Write out the entries exactly. None of the pictures should appear in the copy.

--- Exercise data ---
================================

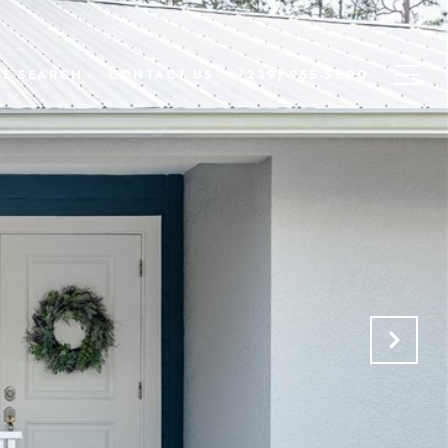
E SEARCH
CONTACT US
(239) 955-5000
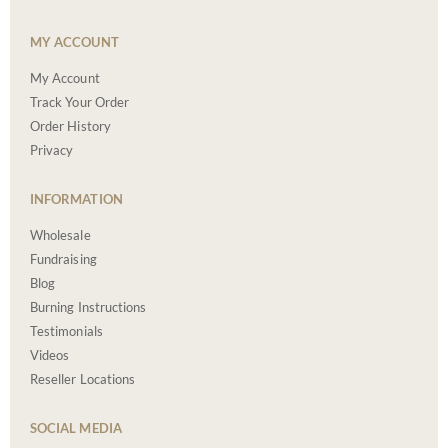
MY ACCOUNT
My Account
Track Your Order
Order History
Privacy
INFORMATION
Wholesale
Fundraising
Blog
Burning Instructions
Testimonials
Videos
Reseller Locations
SOCIAL MEDIA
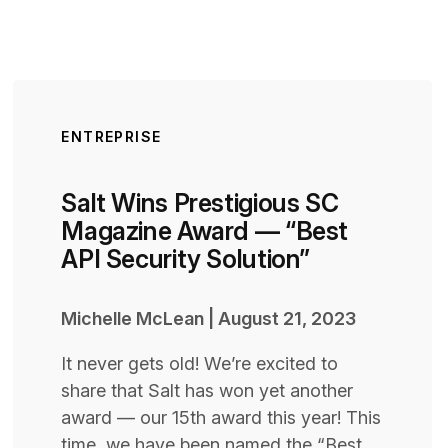
ENTREPRISE
Salt Wins Prestigious SC
Magazine Award — “Best
API Security Solution”
Michelle McLean
|
August 21, 2023
It never gets old! We’re excited to
share that Salt has won yet another
award — our 15th award this year! This
time, we have been named the “Best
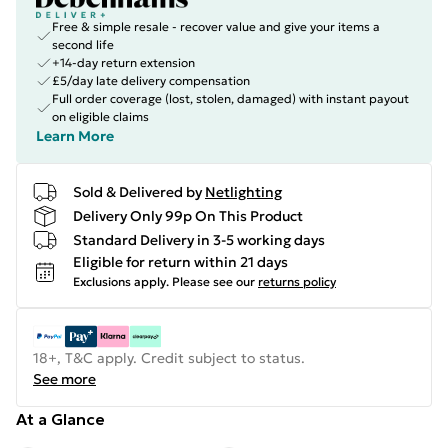
Free & simple resale - recover value and give your items a
second life
+14-day return extension
£5/day late delivery compensation
Full order coverage (lost, stolen, damaged) with instant payout
on eligible claims
Learn More
Sold & Delivered by
Netlighting
Delivery Only 99p On This Product
Standard Delivery in 3-5 working days
Eligible for return within 21 days
Exclusions apply.
Please see our
returns policy
18+, T&C apply. Credit subject to status.
See more
At a Glance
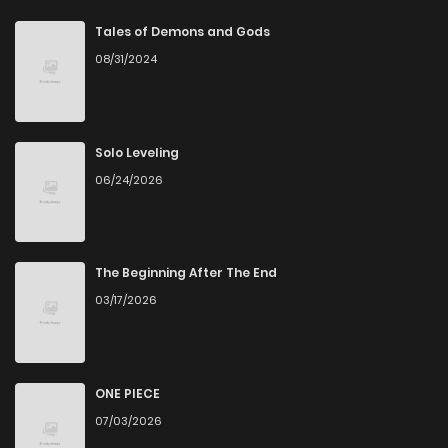
Tales of Demons and Gods
08/31/2024
Solo Leveling
06/24/2026
The Beginning After The End
03/17/2026
ONE PIECE
07/03/2026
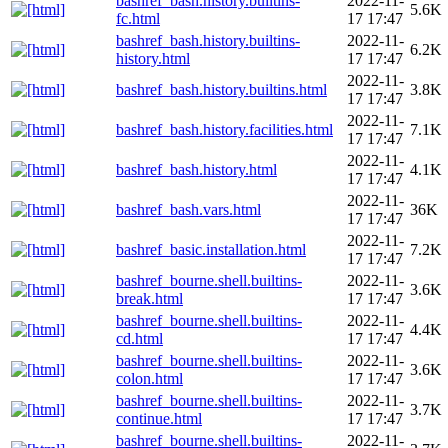
bashref_bash.history.builtins-
2022-11-
5.6K
fc.html
17 17:47
bashref_bash.history.builtins-
2022-11-
6.2K
history.html
17 17:47
2022-11-
bashref_bash.history.builtins.html
3.8K
17 17:47
2022-11-
bashref_bash.history.facilities.html
7.1K
17 17:47
2022-11-
bashref_bash.history.html
4.1K
17 17:47
2022-11-
bashref_bash.vars.html
36K
17 17:47
2022-11-
bashref_basic.installation.html
7.2K
17 17:47
bashref_bourne.shell.builtins-
2022-11-
3.6K
break.html
17 17:47
bashref_bourne.shell.builtins-
2022-11-
4.4K
cd.html
17 17:47
bashref_bourne.shell.builtins-
2022-11-
3.6K
colon.html
17 17:47
bashref_bourne.shell.builtins-
2022-11-
3.7K
continue.html
17 17:47
bashref_bourne.shell.builtins-
2022-11-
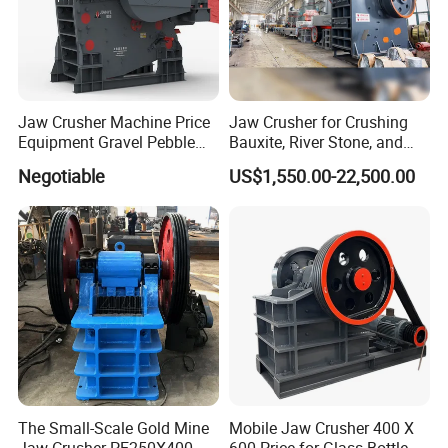
Jaw Crusher Machine Price
Jaw Crusher for Crushing
Equipment Gravel Pebble
Bauxite, River Stone, and
Ore Primary Concrete
Other Ores Machine
Negotiable
US$1,550.00-22,500.00
Aggregate Stone
The Small-Scale Gold Mine
Mobile Jaw Crusher 400 X
Jaw Crusher PE250X400
600 Price for Glass Bottle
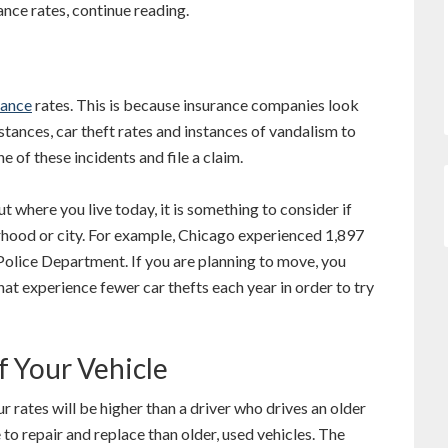
ance rates, continue reading.
rance
rates. This is because insurance companies look
nstances, car theft rates and instances of vandalism to
 of these incidents and file a claim.
where you live today, it is something to consider if
rhood or city. For example, Chicago experienced 1,897
Police Department. If you are planning to move, you
hat experience fewer car thefts each year in order to try
f Your Vehicle
our rates will be higher than a driver who drives an older
to repair and replace than older, used vehicles. The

================================

--- Task solution ---
E SEARCH
CONTACT US
(239) 955-5000
MY ACCOUNT
My Account
Track Your Order
Order History
Privacy
INFORMATION
Wholesale
Fundraising
Blog
Burning Instructions
Testimonials
Videos
Reseller Locations
SOCIAL MEDIA
ENTREPRISE
Salt Wins Prestigious SC
Magazine Award — “Best
API Security Solution”
Michelle McLean
|
August 21, 2023
It never gets old! We’re excited to
share that Salt has won yet another
award — our 15th award this year! This
time, we have been named the “Best
Free & simple resale - recover value and give your items a
second life
+14-day return extension
£5/day late delivery compensation
Full order coverage (lost, stolen, damaged) with instant payout
on eligible claims
Learn More
Sold & Delivered by
Netlighting
Delivery Only 99p On This Product
Standard Delivery in 3-5 working days
Eligible for return within 21 days
Exclusions apply.
Please see our
returns policy
18+, T&C apply. Credit subject to status.
See more
At a Glance
Tales of Demons and Gods
08/31/2024
Solo Leveling
06/24/2026
The Beginning After The End
03/17/2026
ONE PIECE
07/03/2026
bashref_bash.history.builtins-
2022-11-
5.6K
fc.html
17 17:47
bashref_bash.history.builtins-
2022-11-
6.2K
history.html
17 17:47
2022-11-
bashref_bash.history.builtins.html
3.8K
17 17:47
2022-11-
bashref_bash.history.facilities.html
7.1K
17 17:47
2022-11-
bashref_bash.history.html
4.1K
17 17:47
2022-11-
bashref_bash.vars.html
36K
17 17:47
2022-11-
bashref_basic.installation.html
7.2K
17 17:47
bashref_bourne.shell.builtins-
2022-11-
3.6K
break.html
17 17:47
bashref_bourne.shell.builtins-
2022-11-
4.4K
cd.html
17 17:47
bashref_bourne.shell.builtins-
2022-11-
3.6K
colon.html
17 17:47
bashref_bourne.shell.builtins-
2022-11-
3.7K
continue.html
17 17:47
bashref_bourne.shell.builtins-
2022-11-
Jaw Crusher Machine Price
Jaw Crusher for Crushing
Equipment Gravel Pebble
Bauxite, River Stone, and
Ore Primary Concrete
Other Ores Machine
Negotiable
US$1,550.00-22,500.00
Aggregate Stone
The Small-Scale Gold Mine
Mobile Jaw Crusher 400 X
Jaw Crusher PE250X400
600 Price for Glass Bottle
ance rates, continue reading.
rance
rates. This is because insurance companies look
nstances, car theft rates and instances of vandalism to
 of these incidents and file a claim.
where you live today, it is something to consider if
rhood or city. For example, Chicago experienced 1,897
Police Department. If you are planning to move, you
hat experience fewer car thefts each year in order to try
f Your Vehicle
our rates will be higher than a driver who drives an older
to repair and replace than older, used vehicles. The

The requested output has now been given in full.